- _Extracted page text data_

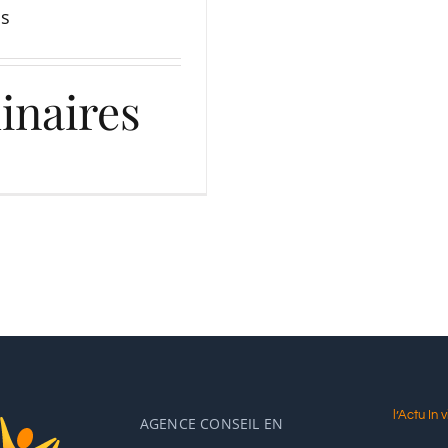
s
inaires
l’Actu In v
AGENCE CONSEIL EN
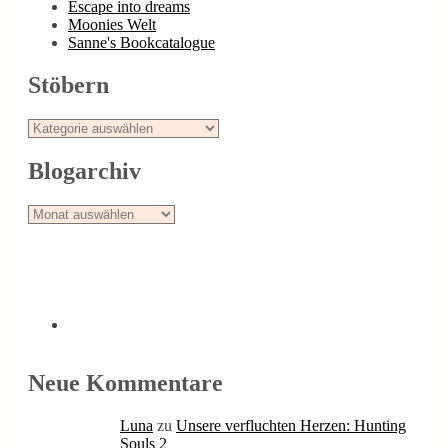
Escape into dreams
Moonies Welt
Sanne's Bookcatalogue
Stöbern
Stöbern
Blogarchiv
Blogarchiv
Neue Kommentare
Luna
zu
Unsere verfluchten Herzen: Hunting
Souls 2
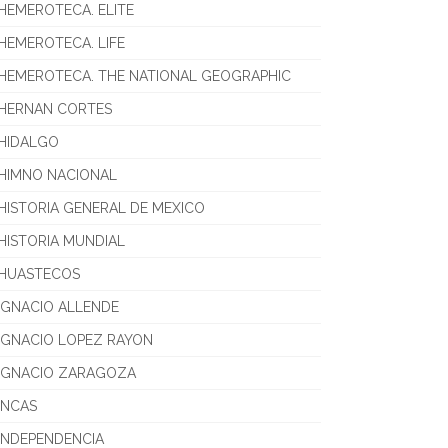
HEMEROTECA. ELITE
HEMEROTECA. LIFE
HEMEROTECA. THE NATIONAL GEOGRAPHIC
HERNAN CORTES
HIDALGO
HIMNO NACIONAL
HISTORIA GENERAL DE MEXICO
HISTORIA MUNDIAL
HUASTECOS
IGNACIO ALLENDE
IGNACIO LOPEZ RAYON
IGNACIO ZARAGOZA
INCAS
INDEPENDENCIA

- _What is required_
Those lines of the records that contain the string "HISTORIA" should be identified and copied.

- _Answer for this exercise_
HISTORIA GENERAL DE MEXICO
HISTORIA MUNDIAL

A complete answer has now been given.